Deacon(40)

The man shook his head sharply, like he was a woman brushing her hair off her shoulders. “Obviously, I had no idea that happened.”

“We just told you,” Deacon returned. “You’ll get a letter with an invoice but your card is gonna be charged a thousand extra dollars. Suck it up. Don’t challenge the charge. And don’t ever come back to Glacier Lily. You with me?”

“Like I’d ever come back to this place,” the man returned snidely.

“Good you feel that way,” Deacon muttered before he shifted us back and slammed the door in the man’s face.

I looked up at him to tell him how awesome that was, how awesome he was, and try my luck with jumping his bones in my foyer.

I didn’t get even a word out because I saw the look on Deacon’s face and the words died in my throat.

That look being blank. Void. Emotionless.

We’d just had a scene with two parents. He’d spent the night with me tucked to his side in my bed. We’d had sex on my kitchen table. He’d told me how he felt about me (kind of).

And we were back to this.

Then he lifted both his hands, sliding his fingers along my jaw and cupping them in his palms, his hands so big, fingers so long, his fingertips glided into my hair, and he pressed them into my scalp.

I held my breath as I looked up into his eyes.

Eyes that were traveling over my features, still void, still emotionless, but taking me in.

I didn’t move, didn’t speak. I felt he was taking that time, making a decision, and I wanted him to come to the right one.

I thought he did when he murmured, “Most beautiful woman I’ve ever fuckin’ seen.”

I loved that. Flipping loved it.

But even as that feeling soared through me, I would find I was wrong.

I knew it when he let me go.

I pivoted woodenly to watch him saunter to my stairs and up them.

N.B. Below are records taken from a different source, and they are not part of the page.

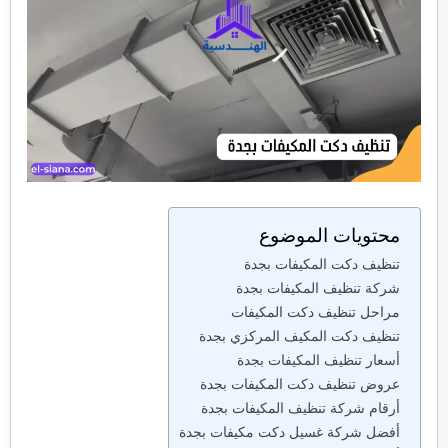
محتويات الموضوع
تنظيف دكت المكيفات بجدة
شركة تنظيف المكيفات بجدة
مراحل تنظيف دكت المكيفات
تنظيف دكت المكيف المركزي بجدة
أسعار تنظيف المكيفات بجدة
عروض تنظيف دكت المكيفات بجدة
أرقام شركة تنظيف المكيفات بجدة
أفضل شركة غسيل دكت مكيفات بجدة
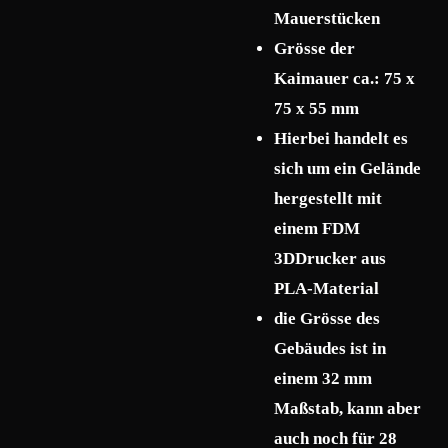
Mauerstücken
Grösse der
Kaimauer ca.: 75 x
75 x 55 mm
Hierbei handelt es
sich um ein Gelände
hergestellt mit
einem FDM
3DDrucker aus
PLA-Material
die Grösse des
Gebäudes ist in
einem 32 mm
Maßstab, kann aber
auch noch für 28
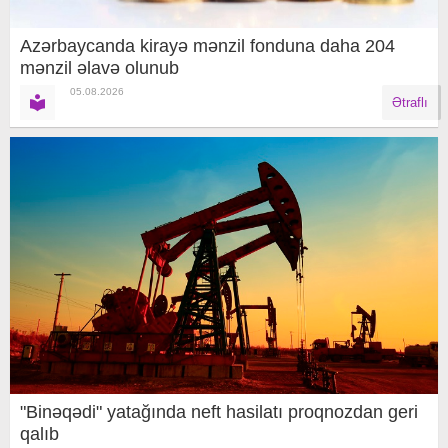
Azərbaycanda kirayə mənzil fonduna daha 204
mənzil əlavə olunub
05.08.2026
Ətraflı
"Binəqədi" yatağında neft hasilatı proqnozdan geri
qalıb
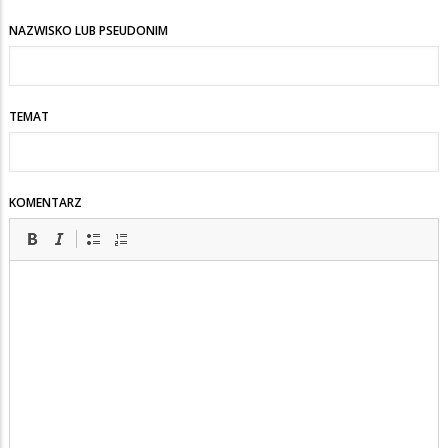
NAZWISKO LUB PSEUDONIM
TEMAT
KOMENTARZ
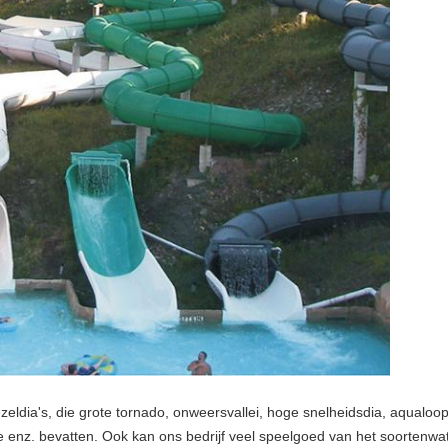
ezeldia's, die grote tornado, onweersvallei, hoge snelheidsdia, aqualoo
enz. bevatten. Ook kan ons bedrijf veel speelgoed van het soortenwate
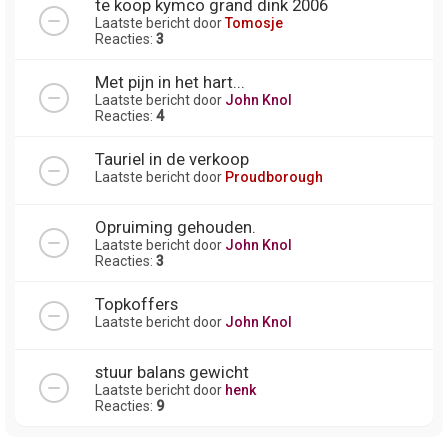
te koop kymco grand dink 2006
Laatste bericht door
Tomosje
Reacties:
3
Met pijn in het hart...
Laatste bericht door
John Knol
Reacties:
4
Tauriel in de verkoop
Laatste bericht door
Proudborough
Opruiming gehouden.
Laatste bericht door
John Knol
Reacties:
3
Topkoffers
Laatste bericht door
John Knol
stuur balans gewicht
Laatste bericht door
henk
Reacties:
9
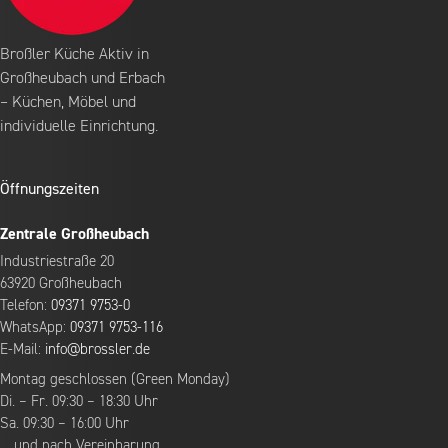
Broßler Küche Aktiv in
Großheubach und Erbach
– Küchen, Möbel und
individuelle Einrichtung.
Öffnungszeiten
Zentrale Großheubach
Industriestraße 20
63920 Großheubach
Telefon:
09371 9753-0
WhatsApp:
09371 9753-116
E-Mail:
info@brossler.de
Montag geschlossen (Green Monday)
Di. – Fr. 09:30 – 18:30 Uhr
Sa. 09:30 – 16:00 Uhr
… und nach Vereinbarung.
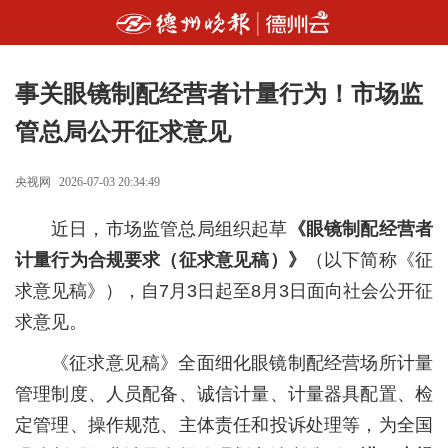
事关眼镜制配经营者计量行为！市场监
管总局公开征求意见
央视网
2026-07-03 20:34:49
近日，市场监管总局组织起草
《眼镜制配经营者
计量行为合规要求（征求意见稿）》
（以下简称《征
求意见稿》），自7月3日起至8月3日面向社会公开征
求意见。
《征求意见稿》全面细化眼镜制配经营场所计量
管理制度、人员配备、诚信计量、计量器具配置、检
定管理、操作规范、主体责任和投诉处理等，为全国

I stayed there, eyes glued to the stairs, unmoving so I was in the exact same place when he came back, this time wearing his boots.

That was when I knew I was right to panic last night.

I’d lost him.

He’d given me something. Something precious. Making me not feel like a stupid slut who’d let a stranger fuck her on the kitchen table then took off after getting off and he did this by spending the night with me, holding me in his arms.

But that was as much as he had to give.

Honestly?

I was surprised he had that in him.

I was grateful all the same.

That said, it didn’t make me feel the slightest bit better.

He came to me and did the same thing he did earlier, except just one hand was cupped to my jaw, fingertips pressed into my scalp.

I took his touch, wanting more, much, much more, and I stared up at him knowing I’d already got more than Deacon was able to give. I did it also knowing no way he’d let me be greedy.

It was my turn to let my eyes travel over his features. Take in his male beauty. Memorize it. Do it knowing that as crazy as it sounded, I’d never forget him. For reasons I didn’t know and would never have the opportunity to understand, there would always be a part of me that would long for him. There would always be thoughts in the back of my mind plaguing me, haunting me, making me wonder, if he let me in, even just a little, how it could have been.